I can relate to Masaru Okuyama. He left a comfortable job at the age of 29 to pursue something that he knew he was passionate about. I have to say, it takes some balls to do what he did and it would seem that the journey was not without its struggles.
That being said, he makes some of the finest handmade shoes I’ve ever seen and his name is starting to gain traction. He now has 2 apprentices working for him.
Also, any shoemaker that takes the advice of Riccardo Bestetti is a smart man.
I’m Japanese based in Hong Kong and learned shoe making in Japan. I was born in 1976, graduated from Nihon (Japan) University College of Art. Before I started learning shoe making, I was working in a Japanese jewelry brand which sent me to Hong Kong for 3 years. After moving back to Japan I started to wonder what the real meaning of life is…Working in that company wasn’t bad at all, it was a listed company, salary was OK nice colleagues, good working environment in the center of Tokyo… But I couldn’t have a feeling of living my own life. I was pretty sure that if I stayed in that company until I retire, life would be very stable and not bad but I would end up my life with the question “Did I really live a life that I can call my own?”
So I wanted to try something I truly love and live with it. The only answer I had was “shoes”. I decided to quit the job…. But I didn’t know how to start with shoes…..find a job in at shoe maker? Study shoe design? Import European shoes with a bit of trading knowledge that I learned in Hong Kong? Finally I told my self, if I have to start “shoes”, why not start it from absolutely the original point….making them by my own hands. And I knocked at the door of a shoe making school in Tokyo. I was 29. I spent 2 years in that school, it was a fantastic days which allowed me to think about shoes 24 hours a day 365 days per year. Those days were probably the most intense days of my life.

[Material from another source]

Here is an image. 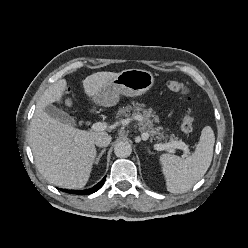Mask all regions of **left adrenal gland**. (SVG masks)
<instances>
[{"mask_svg": "<svg viewBox=\"0 0 248 248\" xmlns=\"http://www.w3.org/2000/svg\"><path fill=\"white\" fill-rule=\"evenodd\" d=\"M147 149H148V152L151 153V151L149 150V148H147Z\"/></svg>", "mask_w": 248, "mask_h": 248, "instance_id": "obj_1", "label": "left adrenal gland"}]
</instances>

After graduating that school, I wanted to have some working experience in France. Because I thought it is kind of prerequisite to have an experience in Europe to be successful as a shoe maker in Japan. What people ask when they meet crafts man is, “ where did you learn?” if the answer is Europe. It sounds perfect…. So I went to Paris to find a job.
I visited most of the shoe maison in Pairs – John Lobb, Corthay, Massaro, Dimitri Gomez, Berluti, Aubercy…….but all the answer wasn’t what I wanted to hear. But on the other hand, towards the end of the trip I started feeling kind of doubt whether it is really a right thing to stay here to make the shoes I want? Aren’t I just trying to make my story as a shoemaker sounds nicer?
There was one person left to meet, my friend in Italy did me a favor to arrange a meeting with one shoe maker in Milan when I talked about my plan to visit Paris. I went to Milan from Paris by night train. And I met Riccardo Bestetti. He let me know what I was thinking at that time was right. After seeing my samples, he told me “ You shouldn’t come to Europe” since you learned shoes making from 1 to 10 in a school, you can make a pair of shoes by yourself from measurement and last making until polishing. If you come to Europe and stay for years… you will lose something. What you can do in Europe might be only shoe tree making or polishing… not all the process. What you have to do now is slowly improve all the things you know from pair after pair. You should start making for somebody close, family, friends, relatives….I went back to Japan with a clear mind.
I started making shoes for my family and their friends for little money in my homes garage. In this period I learned the difficulty of satisfying each person’s requirement. After 1 year, I got married and my wife was from Hong Kong. Our original plan before marriage was to live in Japan together… but just before our wedding I came up with a new challenging idea to move to Hong Kong and to start there a bespoke shoe work shop.
I knew many Japanese shoe makers who learned oversea and choose either to come back to Japan to start their business or to stay in where they learned and start their business there. But I had never heard of someone who starts bespoke shoe business in the third country. So I thought it would be a very interesting challenge. I decided to move to Hong Kong.
I started making shoes in my apartment’s balcony. That was the hardest period of my bespoke career until I got the first order. After that more orders came all by reference. Slowly my name began to be known. I opened my own work shop in 2010. Now I am working with 2 apprentices.